A measure of their impact is that the Silly Wizard entry in Irwin and Lyndon Stambler's hefty Folk & Blues Encyclopedia (2001) is slightly longer than Simon & Garfunkel's. Later, he performed and recorded as a solo act and in an enduring partnership with Manus Lunny, the guitarist and bouzouki player with Moving Hearts and Capercaillie, and another with Patrick Street's Gerry O'Beirne.
Born Andrew Michael Stewart in 1952, he attended Blairgowrie High School, where he joined the house band for the school's folk club. Called Puddock's Well – a puddock is a frog – its pool of talent included three future members of Silly Wizard in Stewart, Dougie MacLean and Martin Hadden. Silly Wizard began life in 1972. Stewart joined in 1974, taking over on lead vocals, and stayed until they split in 1988.

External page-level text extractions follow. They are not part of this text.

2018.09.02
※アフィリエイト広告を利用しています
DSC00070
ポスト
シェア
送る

As the band coalesced, they recruited the multi-instrumentalist Phil Cunningham. Stewart invited him to come down to their Liverpool base for a weekend, "got him very drunk" and had him choose between them or marrying his German fiancée ("We saved him!"). In Martin Hadden's case, after Stewart's approach he decided not to go to college. "And his mother threw me out o' the house," Stewart recalled in a 1982 interview with the Los Angeles-based folk magazine Folkscene.
Their music was firmly rooted in traditional Scottish styles but played on acoustic and electric instruments ranging from synthesiser to banjo, from electric bass to fiddle and piano-accordion. "About half of our music or more is self-written," he told Folkscene, "but it's done in the traditional style. Folk had been asking us where do we get tunes and where do we get songs, so we started to own up to having written 'em." The Andy M Stewart Songbook (1998) contained 60 of his own compositions.

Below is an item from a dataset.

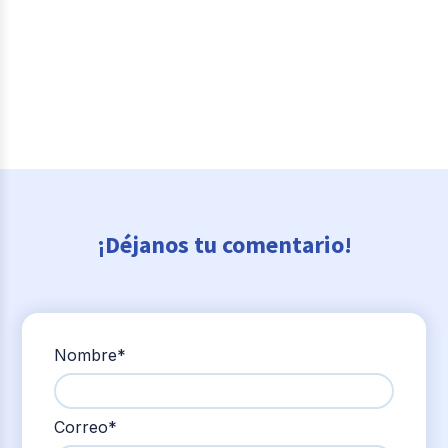
¡Déjanos tu comentario!
Nombre
*
Correo
*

The band's most striking non-musical element was its stage banter; their stream-of-consciousness song introductions were especially prized. Aside from informing audiences about what was coming next, Stewart and Cunningham in particular used each other as foils for wisecracks and spur-of-the-moment digressions. The sheer deliciousness of their stage repartee could give Billy Connolly a good run for his money.
Over their lifespan they released 10 studio or live albums – and even a single of the theme music to the Scottish television soap Take the High Road. Live Again, released in 2012, repackaged a 1983 concert recording from Sanders Theatre in Cambridge, Massachussetts; it reminds how strong their overseas followings were. Bar a partial reunion at Celtic Connections in Glasgow in February 2007, their final appearance took place in Voorheesville, New York in April 1988.
After their disbandment he launched a solo career, one highlight of which was his Songs of Robert Burns (1990). While it featured frequently encountered repertoire items such as "Is There for Honest Poverty (For A' That)", "Ae Fond Kiss" and "Red Red Rose", he branched out with more obscure fare like "Hey, Ca' Thro", "It Was A' for Our Rightfu' King", "The Lea-Rig" and "To the Weaver's Gin Ye Go".
In her Listener's Guide to Folk Music (1983), the Californian-based writer Sarah Lifton declared, "Nearly all the Scottish bands of note can boast excellent instrumentalists and at least one or two fine singers, but only Silly Wizard has all that and Andy Stewart."
Andrew Michael Stewart, folk singer, instrumentalist and songwriter: born Alyth, Perthshire 8 September 1952; married Kathy (marriage dissolved; one son); died Melrose, Roxburghshire 27 December 2015.